For patients with predominant diarrhea, supplementation of soluble fiber intake can be helpful in "bulking" the stools to improve the quality of bowel movements. The occasional use of antidiarrheal agents such as loperamide (Imodium), 2 to 4 mg four times a day. In addition, an empiric trial of small doses of cholestyramine (Questran), 4 g per day, may be help­ful, even in patients with no evidence of bile salt malabsorption.


Patients with predominant pain or gas syndromes may benefit from the elimina­tion of gas-forming foods. One initial approach is to eliminate lactose, legumes (beans, peas and lentils) and other gas-forming vegetables, including broccoli, cauliflower, brussels sprouts, onions, cucumbers and leafy vegetables. If symp­toms improve, foods can be incrementally reintroduced.
While antispasmodic drugs have often been used to treat pain symptoms, their efficacy remains unproved, and they may be associated with anticholinergic side effects. Dicyclomine (Bentyl), 10 to 20 mg three or four times daily may have fewer side effects than nonselective anticholiner­gic agents.



Antidepressants. Several con­trolled and uncontrolled trials suggest that antidepressants help manage pain in patients with irritable bowel syndrome. Benefits of antidepressant therapy may included improve­ment in anxiety or depression, alteration of visceral nociception and stress reduction.39 Antidepressants that have been used in patients with functional gastrointestinal syndromes are listed in Table 4.



Antidepressant and Anxiolytic Drugs Used for Irritable Bowel Syndrome
Dosage
Drug (mg per day)
Tricyclic antidepressants
Amitriptyline (Elavil, Endep) 10 to 150
Doxepin (Adapin, Sinequan) 10 to 100
Protriptyline (Vivactil) 5 to 15
Imipramine (Janimine, Tofranil) 20 to 25


Anxiolytic / antidepressants
Alprazolam (Xanax) 0.25 to 2.25


Course to Follow When Initial Treatment Fails
Despite reassurance and conservative treatment, many patients with irritable bowel syndrome continue to have symp­toms. In rare cases, a reappraisal of the diagnosis may be indicated, and additional appropriate tests should be performed.
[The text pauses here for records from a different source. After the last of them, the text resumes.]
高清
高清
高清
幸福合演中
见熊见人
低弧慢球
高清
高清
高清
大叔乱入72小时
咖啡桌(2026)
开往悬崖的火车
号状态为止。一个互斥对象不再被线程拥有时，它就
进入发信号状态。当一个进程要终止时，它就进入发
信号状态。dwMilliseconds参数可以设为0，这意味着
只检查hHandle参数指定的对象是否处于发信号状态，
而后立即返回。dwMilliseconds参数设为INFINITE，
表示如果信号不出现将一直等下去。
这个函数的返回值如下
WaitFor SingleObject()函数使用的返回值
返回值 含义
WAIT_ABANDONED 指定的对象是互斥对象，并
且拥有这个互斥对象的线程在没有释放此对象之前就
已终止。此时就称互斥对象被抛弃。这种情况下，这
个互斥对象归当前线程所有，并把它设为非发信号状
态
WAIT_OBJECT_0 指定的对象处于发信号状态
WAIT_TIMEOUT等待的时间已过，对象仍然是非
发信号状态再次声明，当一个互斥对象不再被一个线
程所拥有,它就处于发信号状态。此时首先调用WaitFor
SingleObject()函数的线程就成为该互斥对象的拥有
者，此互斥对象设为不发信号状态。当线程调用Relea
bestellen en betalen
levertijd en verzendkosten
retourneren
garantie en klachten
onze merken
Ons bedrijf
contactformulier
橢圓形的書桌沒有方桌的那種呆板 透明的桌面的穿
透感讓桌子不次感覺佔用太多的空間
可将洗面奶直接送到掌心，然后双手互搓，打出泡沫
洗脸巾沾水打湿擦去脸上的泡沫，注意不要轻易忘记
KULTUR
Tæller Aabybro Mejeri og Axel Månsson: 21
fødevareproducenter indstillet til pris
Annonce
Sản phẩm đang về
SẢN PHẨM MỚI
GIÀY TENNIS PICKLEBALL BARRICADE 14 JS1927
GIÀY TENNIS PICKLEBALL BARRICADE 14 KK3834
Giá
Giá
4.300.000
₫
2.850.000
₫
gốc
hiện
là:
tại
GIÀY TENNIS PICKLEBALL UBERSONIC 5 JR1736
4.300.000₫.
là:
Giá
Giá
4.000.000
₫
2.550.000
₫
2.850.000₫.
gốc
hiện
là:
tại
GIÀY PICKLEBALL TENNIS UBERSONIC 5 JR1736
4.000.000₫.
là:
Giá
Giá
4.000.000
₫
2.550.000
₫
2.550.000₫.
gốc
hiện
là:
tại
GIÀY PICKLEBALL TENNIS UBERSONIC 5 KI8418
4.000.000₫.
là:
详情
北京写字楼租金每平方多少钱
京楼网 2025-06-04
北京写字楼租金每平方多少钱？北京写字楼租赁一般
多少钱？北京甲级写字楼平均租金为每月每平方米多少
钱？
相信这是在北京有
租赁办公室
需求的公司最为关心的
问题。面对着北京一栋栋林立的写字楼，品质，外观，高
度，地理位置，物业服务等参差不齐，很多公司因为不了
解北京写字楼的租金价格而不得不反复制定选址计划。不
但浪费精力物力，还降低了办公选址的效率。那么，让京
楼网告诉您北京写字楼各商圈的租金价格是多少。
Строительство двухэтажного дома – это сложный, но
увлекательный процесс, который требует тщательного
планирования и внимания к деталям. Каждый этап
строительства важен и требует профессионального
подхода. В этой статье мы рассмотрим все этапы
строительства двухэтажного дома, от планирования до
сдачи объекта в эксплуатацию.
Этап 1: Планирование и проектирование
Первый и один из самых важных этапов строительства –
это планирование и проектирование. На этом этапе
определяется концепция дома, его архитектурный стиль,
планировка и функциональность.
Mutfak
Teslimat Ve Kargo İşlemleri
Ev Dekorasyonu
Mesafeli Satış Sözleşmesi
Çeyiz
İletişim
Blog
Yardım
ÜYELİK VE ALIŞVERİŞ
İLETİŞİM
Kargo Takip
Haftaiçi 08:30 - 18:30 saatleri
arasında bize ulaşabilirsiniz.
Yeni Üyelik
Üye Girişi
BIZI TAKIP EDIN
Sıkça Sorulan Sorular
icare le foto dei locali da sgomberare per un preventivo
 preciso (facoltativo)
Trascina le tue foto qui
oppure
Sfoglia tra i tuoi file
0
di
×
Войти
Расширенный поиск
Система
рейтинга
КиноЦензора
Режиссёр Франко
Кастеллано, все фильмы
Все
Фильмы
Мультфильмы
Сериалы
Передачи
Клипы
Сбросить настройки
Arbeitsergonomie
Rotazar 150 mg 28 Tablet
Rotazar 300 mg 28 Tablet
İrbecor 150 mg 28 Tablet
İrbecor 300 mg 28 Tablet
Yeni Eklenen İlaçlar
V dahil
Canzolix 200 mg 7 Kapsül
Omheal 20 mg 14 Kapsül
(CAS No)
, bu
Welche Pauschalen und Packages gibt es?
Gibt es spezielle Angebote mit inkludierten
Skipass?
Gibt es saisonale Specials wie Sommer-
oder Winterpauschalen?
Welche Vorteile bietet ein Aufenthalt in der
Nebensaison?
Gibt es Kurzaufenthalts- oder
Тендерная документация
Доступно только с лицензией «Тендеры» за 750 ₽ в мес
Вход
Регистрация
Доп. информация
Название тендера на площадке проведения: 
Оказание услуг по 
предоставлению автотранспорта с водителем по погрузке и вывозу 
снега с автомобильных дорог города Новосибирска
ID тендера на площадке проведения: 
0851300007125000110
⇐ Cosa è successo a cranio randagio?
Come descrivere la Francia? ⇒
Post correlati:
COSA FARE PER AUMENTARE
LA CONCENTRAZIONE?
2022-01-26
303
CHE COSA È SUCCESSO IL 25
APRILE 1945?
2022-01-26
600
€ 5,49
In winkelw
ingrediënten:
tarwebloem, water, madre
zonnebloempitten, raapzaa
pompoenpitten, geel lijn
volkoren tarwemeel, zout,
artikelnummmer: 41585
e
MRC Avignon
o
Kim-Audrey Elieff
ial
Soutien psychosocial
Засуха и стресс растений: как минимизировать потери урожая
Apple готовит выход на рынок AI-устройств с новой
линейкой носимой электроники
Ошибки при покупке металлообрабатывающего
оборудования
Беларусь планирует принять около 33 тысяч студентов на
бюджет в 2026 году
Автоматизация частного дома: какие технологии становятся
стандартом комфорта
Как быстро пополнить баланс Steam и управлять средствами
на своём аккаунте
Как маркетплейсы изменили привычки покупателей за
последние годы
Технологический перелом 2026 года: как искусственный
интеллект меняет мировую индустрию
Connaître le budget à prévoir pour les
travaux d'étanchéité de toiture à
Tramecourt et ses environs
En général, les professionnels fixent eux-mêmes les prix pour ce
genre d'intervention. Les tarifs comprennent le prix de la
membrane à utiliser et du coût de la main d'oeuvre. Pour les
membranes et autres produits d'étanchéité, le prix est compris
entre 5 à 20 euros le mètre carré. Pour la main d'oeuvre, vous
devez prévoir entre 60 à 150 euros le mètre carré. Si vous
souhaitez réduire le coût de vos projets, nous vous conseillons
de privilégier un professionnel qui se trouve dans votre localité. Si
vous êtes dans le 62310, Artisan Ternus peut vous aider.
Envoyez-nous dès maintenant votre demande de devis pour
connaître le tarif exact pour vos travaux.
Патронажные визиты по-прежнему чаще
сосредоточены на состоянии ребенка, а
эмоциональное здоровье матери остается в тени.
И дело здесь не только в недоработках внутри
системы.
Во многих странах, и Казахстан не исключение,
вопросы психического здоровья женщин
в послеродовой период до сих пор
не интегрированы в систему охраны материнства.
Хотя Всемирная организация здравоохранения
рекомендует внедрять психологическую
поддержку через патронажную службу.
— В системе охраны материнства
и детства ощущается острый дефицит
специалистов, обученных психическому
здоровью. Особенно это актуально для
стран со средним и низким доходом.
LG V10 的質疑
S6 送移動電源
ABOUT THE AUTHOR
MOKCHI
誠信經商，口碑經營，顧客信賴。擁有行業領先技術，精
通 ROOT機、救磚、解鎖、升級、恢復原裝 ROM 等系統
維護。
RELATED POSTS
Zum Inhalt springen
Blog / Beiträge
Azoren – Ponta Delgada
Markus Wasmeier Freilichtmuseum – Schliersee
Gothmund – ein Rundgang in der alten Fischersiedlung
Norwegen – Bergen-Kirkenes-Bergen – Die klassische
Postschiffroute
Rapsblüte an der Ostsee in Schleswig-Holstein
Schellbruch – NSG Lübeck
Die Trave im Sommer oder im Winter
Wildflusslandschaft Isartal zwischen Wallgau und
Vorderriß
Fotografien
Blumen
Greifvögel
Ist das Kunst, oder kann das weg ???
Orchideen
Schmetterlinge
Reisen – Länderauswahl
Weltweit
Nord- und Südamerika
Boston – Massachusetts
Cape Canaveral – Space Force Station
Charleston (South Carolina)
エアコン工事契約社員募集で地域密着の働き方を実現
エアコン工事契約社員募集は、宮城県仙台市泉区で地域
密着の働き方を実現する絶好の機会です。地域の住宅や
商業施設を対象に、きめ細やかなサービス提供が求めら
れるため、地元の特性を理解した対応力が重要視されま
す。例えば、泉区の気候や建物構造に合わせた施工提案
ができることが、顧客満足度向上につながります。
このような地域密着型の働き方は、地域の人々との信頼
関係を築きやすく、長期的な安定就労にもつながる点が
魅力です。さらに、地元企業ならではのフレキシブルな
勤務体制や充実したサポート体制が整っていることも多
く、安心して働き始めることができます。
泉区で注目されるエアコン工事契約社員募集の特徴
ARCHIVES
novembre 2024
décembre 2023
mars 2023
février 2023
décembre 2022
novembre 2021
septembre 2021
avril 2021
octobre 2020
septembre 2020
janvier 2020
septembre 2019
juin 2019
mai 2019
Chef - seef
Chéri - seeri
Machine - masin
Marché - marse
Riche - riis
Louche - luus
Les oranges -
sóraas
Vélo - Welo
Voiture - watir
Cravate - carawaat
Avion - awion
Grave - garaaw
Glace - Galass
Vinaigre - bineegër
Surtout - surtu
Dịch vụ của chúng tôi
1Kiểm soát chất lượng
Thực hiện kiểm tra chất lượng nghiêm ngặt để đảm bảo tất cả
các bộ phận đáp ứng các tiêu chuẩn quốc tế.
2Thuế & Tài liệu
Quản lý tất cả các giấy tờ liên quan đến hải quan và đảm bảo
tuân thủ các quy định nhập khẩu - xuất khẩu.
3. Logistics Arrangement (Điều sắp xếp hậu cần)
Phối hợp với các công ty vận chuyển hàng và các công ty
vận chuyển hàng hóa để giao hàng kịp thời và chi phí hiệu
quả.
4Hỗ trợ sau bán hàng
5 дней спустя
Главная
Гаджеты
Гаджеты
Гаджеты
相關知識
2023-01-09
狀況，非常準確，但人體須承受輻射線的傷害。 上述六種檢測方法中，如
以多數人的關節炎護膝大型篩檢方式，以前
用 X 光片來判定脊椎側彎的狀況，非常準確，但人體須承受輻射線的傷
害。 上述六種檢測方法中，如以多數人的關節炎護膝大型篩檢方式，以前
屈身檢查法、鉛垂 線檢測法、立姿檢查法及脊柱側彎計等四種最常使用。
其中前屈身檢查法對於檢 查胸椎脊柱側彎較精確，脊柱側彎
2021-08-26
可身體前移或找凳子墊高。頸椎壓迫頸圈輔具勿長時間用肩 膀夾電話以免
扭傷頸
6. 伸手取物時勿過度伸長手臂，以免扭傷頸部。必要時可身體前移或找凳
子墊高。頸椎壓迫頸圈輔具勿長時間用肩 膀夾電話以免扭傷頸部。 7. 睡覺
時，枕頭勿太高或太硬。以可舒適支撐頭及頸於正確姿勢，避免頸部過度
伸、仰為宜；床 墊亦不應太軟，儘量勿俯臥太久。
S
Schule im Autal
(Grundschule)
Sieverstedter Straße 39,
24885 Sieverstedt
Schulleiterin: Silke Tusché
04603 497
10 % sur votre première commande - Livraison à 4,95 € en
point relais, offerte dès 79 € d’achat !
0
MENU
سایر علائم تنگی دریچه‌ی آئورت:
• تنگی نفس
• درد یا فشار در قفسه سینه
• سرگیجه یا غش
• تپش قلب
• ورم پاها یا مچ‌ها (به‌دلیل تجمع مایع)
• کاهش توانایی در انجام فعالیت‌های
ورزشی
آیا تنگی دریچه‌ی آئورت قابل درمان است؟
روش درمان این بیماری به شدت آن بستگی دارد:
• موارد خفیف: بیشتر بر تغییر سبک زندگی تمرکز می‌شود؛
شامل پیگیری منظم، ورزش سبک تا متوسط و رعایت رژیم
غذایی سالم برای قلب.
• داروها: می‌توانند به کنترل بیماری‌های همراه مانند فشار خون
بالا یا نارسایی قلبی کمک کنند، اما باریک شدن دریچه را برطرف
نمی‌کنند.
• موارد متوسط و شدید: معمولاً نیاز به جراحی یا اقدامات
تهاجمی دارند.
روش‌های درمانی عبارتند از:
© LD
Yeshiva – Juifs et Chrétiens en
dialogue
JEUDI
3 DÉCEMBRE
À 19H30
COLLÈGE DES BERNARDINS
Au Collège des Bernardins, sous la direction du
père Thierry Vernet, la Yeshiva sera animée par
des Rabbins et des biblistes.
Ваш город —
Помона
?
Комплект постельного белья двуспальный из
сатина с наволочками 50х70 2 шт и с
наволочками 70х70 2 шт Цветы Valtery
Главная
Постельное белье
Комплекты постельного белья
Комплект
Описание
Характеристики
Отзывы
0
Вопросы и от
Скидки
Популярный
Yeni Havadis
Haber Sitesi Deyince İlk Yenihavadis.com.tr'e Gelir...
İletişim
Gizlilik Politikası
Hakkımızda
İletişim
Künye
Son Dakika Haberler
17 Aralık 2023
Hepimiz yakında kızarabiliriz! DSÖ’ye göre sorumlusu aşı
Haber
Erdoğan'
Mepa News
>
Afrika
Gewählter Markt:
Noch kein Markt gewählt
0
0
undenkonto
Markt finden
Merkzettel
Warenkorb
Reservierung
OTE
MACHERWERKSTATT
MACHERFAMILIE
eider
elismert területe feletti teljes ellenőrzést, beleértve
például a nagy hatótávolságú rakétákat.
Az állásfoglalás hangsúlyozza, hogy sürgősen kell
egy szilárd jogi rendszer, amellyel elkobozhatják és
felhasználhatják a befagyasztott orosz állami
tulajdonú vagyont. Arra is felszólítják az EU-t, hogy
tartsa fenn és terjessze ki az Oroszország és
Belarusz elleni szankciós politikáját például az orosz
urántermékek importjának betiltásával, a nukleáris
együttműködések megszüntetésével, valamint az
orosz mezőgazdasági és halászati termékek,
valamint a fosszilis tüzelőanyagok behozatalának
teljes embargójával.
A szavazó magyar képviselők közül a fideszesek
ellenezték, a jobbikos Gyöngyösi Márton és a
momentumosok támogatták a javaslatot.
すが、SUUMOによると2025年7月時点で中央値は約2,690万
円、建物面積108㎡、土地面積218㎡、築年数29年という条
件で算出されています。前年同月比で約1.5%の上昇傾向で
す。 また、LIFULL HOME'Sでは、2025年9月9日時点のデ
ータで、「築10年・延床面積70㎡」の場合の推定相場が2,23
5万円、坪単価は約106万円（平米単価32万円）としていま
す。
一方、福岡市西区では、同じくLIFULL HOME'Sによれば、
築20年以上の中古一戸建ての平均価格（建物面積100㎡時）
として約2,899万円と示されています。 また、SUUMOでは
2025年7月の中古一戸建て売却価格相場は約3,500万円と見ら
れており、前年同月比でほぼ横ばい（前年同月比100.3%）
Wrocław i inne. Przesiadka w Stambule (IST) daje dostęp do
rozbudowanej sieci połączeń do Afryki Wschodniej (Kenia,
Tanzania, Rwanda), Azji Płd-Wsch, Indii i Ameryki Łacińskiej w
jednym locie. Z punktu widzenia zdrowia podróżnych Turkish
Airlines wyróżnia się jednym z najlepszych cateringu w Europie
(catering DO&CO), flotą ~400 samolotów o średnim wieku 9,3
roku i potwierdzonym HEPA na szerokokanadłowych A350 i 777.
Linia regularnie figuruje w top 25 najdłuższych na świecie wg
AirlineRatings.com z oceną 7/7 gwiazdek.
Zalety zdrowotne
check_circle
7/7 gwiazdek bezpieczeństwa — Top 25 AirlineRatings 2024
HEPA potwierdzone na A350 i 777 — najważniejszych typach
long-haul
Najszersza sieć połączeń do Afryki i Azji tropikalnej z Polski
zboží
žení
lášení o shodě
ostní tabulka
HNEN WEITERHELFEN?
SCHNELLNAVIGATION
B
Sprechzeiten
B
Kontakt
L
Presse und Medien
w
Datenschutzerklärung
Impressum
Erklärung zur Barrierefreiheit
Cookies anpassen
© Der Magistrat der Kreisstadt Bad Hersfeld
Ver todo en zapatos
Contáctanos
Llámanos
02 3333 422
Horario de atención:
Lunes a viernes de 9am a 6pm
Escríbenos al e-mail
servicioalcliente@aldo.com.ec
This approach, which is often encouraged by patients, must be carefully balanced with the risks and expense of overtesting, as well as the possibility that patients will develop unrealistic expectations.
A consistent approach should be used, with regular, brief appointments with the patient, and the patient should be helped to accept realistic goals for treatment. These measures may assist in strengthening the physician-patient relationship and minimiz­ing the tendency toward Adoctor shopping@. Referral to a gastroenterologist or a colorectal specialist may be helpful for selected patients. Psychotherapy may be a useful adjunct to medical therapy in motivated patients.
Pelvic floor dysfunction and colonic inertia must be considered in patients withintractable constipation. Several tests may be used to assess anorectal and pelvic floor function. Delayed colonic transit can be measured in several ways. One technique uses radiolabeled resin pellets that are delivered to the ascending colon by means of a delayed-release pH-sensitive polymer that dissolves in the ileum. Another method uses radiopaque markers, with radiographs taken four days and one week after the ingestion of 20 markers on three successive days.
For patients with intractable diarrhea, repeated studies to exclude bacterial or par­asitic infection may be helpful. In the absence of infection, an assessment of small-intestine transit time can be considered. One such test, the hydrogen breath test, assesses the time it takes for a substrate (e.g., lactulose) to reach the colon, where it is metabolized by bacteria. The presence of bacterial overgrowth in the small intestine invalidates this test. While the usefulness of the hydrogen breath test remains to be proved, further efforts to reduce the rate of intestinal transit, such as increasing the dose of Ioperamide, may be helpful in patients with intractable diarrhea.